WORK INSTRUCTION ▸ Among the entries below, find the lines holding "cookies" and copy them.

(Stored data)
--*--

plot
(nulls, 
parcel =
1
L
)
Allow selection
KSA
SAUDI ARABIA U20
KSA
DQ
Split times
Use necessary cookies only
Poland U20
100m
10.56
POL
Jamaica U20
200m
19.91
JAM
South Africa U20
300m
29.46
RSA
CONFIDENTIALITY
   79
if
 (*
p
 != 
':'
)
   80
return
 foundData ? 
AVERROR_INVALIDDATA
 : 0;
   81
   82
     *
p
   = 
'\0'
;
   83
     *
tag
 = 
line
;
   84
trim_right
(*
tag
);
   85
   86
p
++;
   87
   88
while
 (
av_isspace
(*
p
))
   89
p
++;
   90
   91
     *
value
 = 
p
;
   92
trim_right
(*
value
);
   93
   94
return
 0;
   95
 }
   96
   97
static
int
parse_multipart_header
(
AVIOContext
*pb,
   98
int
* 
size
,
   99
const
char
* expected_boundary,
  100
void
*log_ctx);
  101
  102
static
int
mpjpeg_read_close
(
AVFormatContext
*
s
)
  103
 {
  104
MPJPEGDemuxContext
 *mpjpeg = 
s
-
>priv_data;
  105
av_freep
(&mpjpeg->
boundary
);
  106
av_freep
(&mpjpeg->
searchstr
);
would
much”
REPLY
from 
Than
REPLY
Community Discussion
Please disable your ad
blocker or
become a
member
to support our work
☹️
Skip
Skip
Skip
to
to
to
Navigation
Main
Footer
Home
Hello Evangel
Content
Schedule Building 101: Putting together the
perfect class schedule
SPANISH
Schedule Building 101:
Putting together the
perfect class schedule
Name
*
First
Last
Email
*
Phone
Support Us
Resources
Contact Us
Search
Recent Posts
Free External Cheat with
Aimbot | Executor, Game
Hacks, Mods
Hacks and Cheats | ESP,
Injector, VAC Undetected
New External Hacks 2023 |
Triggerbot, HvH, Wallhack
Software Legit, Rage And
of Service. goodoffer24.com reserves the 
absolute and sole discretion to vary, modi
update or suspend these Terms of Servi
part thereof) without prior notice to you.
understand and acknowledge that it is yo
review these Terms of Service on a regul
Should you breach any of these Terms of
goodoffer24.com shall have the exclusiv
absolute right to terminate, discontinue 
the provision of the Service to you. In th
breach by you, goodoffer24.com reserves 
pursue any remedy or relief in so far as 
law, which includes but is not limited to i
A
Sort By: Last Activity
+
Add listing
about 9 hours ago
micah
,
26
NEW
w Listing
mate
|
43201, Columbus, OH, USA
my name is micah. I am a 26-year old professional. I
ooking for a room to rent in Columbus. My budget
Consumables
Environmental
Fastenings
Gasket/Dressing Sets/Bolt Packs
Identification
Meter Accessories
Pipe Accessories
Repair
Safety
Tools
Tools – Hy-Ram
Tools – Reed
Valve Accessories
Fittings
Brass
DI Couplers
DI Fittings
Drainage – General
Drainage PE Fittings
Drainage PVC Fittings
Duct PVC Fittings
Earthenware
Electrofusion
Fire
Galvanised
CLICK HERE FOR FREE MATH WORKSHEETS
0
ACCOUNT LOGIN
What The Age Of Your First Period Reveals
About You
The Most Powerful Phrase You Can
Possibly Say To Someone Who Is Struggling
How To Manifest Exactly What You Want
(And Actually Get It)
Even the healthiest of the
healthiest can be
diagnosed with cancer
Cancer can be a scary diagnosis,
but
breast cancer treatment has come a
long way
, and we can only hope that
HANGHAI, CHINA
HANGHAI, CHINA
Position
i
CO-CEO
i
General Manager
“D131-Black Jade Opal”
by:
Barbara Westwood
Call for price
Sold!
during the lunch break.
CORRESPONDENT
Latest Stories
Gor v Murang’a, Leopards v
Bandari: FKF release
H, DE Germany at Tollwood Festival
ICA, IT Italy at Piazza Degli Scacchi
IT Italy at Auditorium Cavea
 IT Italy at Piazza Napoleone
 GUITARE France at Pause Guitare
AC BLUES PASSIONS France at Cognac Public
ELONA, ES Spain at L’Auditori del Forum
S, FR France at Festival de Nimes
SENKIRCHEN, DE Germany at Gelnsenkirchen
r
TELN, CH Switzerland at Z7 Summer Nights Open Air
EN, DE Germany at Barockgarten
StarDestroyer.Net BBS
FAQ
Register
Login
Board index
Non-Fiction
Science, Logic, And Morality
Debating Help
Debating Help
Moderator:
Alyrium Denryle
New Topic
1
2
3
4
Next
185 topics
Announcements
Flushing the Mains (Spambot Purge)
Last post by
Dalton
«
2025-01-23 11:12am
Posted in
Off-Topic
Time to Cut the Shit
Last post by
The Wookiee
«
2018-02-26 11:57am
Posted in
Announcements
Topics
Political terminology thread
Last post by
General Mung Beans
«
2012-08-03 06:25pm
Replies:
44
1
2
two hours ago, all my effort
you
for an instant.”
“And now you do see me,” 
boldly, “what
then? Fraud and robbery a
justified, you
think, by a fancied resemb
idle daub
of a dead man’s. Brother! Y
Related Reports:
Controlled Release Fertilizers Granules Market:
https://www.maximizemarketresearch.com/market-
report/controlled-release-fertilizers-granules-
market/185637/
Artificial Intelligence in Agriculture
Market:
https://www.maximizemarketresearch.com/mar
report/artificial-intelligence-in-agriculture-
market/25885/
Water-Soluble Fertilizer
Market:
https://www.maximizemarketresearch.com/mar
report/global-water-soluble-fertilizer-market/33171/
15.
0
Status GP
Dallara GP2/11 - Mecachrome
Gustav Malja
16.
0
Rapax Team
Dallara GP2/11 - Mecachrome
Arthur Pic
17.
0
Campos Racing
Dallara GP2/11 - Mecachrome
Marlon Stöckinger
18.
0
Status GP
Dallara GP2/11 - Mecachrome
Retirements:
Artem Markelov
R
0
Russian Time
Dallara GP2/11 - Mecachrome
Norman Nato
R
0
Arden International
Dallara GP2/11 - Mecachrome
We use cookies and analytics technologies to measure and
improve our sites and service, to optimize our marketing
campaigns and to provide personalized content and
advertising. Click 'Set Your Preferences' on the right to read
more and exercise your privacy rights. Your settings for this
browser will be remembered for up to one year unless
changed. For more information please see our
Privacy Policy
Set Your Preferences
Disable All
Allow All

--*--

SOLUTION TO THIS PROBLEM ▸
Use necessary cookies only
We use cookies and analytics technologies to measure and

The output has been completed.